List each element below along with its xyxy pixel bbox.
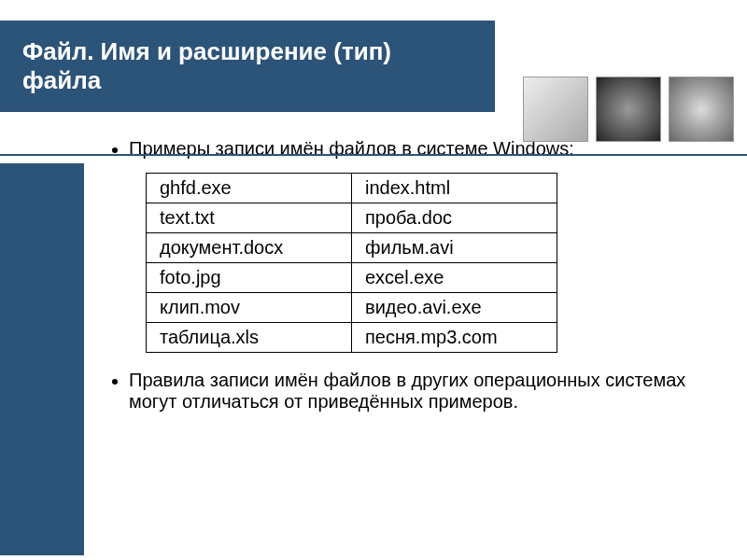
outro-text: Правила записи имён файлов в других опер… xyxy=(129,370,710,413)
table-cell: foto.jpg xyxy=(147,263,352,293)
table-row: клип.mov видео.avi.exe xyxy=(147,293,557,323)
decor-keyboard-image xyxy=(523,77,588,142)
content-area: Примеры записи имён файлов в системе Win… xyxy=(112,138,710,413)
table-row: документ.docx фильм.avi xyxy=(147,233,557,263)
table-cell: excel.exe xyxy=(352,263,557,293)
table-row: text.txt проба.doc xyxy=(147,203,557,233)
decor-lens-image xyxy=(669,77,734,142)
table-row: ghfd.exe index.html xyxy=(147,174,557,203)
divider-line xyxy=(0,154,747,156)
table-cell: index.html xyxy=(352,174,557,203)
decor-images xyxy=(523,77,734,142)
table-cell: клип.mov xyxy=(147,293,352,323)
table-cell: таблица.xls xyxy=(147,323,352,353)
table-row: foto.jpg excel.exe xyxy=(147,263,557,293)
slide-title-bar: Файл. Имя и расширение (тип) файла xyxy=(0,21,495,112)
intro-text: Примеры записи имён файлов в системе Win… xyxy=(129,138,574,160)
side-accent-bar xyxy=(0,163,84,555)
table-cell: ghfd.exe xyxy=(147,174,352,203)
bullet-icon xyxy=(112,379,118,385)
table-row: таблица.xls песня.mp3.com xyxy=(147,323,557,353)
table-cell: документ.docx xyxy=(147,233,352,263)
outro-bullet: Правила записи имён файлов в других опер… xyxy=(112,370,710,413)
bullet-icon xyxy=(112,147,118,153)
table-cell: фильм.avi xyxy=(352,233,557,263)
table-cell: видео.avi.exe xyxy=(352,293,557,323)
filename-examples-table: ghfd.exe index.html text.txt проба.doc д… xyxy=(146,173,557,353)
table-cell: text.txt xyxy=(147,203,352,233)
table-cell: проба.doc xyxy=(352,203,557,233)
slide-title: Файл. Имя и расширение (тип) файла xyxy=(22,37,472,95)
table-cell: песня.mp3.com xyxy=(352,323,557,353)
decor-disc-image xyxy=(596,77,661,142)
_____
> [Problem to solve]
Transcribe all of the records above character for character. Exclude the pictures.

> [Exercise solution]
List each element below along with its xyxy pixel bbox.
outro-text: Правила записи имён файлов в других опер… xyxy=(129,370,710,413)
table-cell: foto.jpg xyxy=(147,263,352,293)
table-row: клип.mov видео.avi.exe xyxy=(147,293,557,323)
decor-keyboard-image xyxy=(523,77,588,142)
content-area: Примеры записи имён файлов в системе Win… xyxy=(112,138,710,413)
table-row: документ.docx фильм.avi xyxy=(147,233,557,263)
table-cell: excel.exe xyxy=(352,263,557,293)
table-row: text.txt проба.doc xyxy=(147,203,557,233)
decor-lens-image xyxy=(669,77,734,142)
table-row: ghfd.exe index.html xyxy=(147,174,557,203)
divider-line xyxy=(0,154,747,156)
table-cell: index.html xyxy=(352,174,557,203)
decor-images xyxy=(523,77,734,142)
table-cell: клип.mov xyxy=(147,293,352,323)
table-cell: таблица.xls xyxy=(147,323,352,353)
table-row: foto.jpg excel.exe xyxy=(147,263,557,293)
slide-title-bar: Файл. Имя и расширение (тип) файла xyxy=(0,21,495,112)
intro-text: Примеры записи имён файлов в системе Win… xyxy=(129,138,574,160)
side-accent-bar xyxy=(0,163,84,555)
table-cell: ghfd.exe xyxy=(147,174,352,203)
bullet-icon xyxy=(112,379,118,385)
table-row: таблица.xls песня.mp3.com xyxy=(147,323,557,353)
table-cell: документ.docx xyxy=(147,233,352,263)
outro-bullet: Правила записи имён файлов в других опер… xyxy=(112,370,710,413)
bullet-icon xyxy=(112,147,118,153)
table-cell: фильм.avi xyxy=(352,233,557,263)
table-cell: видео.avi.exe xyxy=(352,293,557,323)
filename-examples-table: ghfd.exe index.html text.txt проба.doc д… xyxy=(146,173,557,353)
table-cell: text.txt xyxy=(147,203,352,233)
table-cell: проба.doc xyxy=(352,203,557,233)
slide-title: Файл. Имя и расширение (тип) файла xyxy=(22,37,472,95)
table-cell: песня.mp3.com xyxy=(352,323,557,353)
decor-disc-image xyxy=(596,77,661,142)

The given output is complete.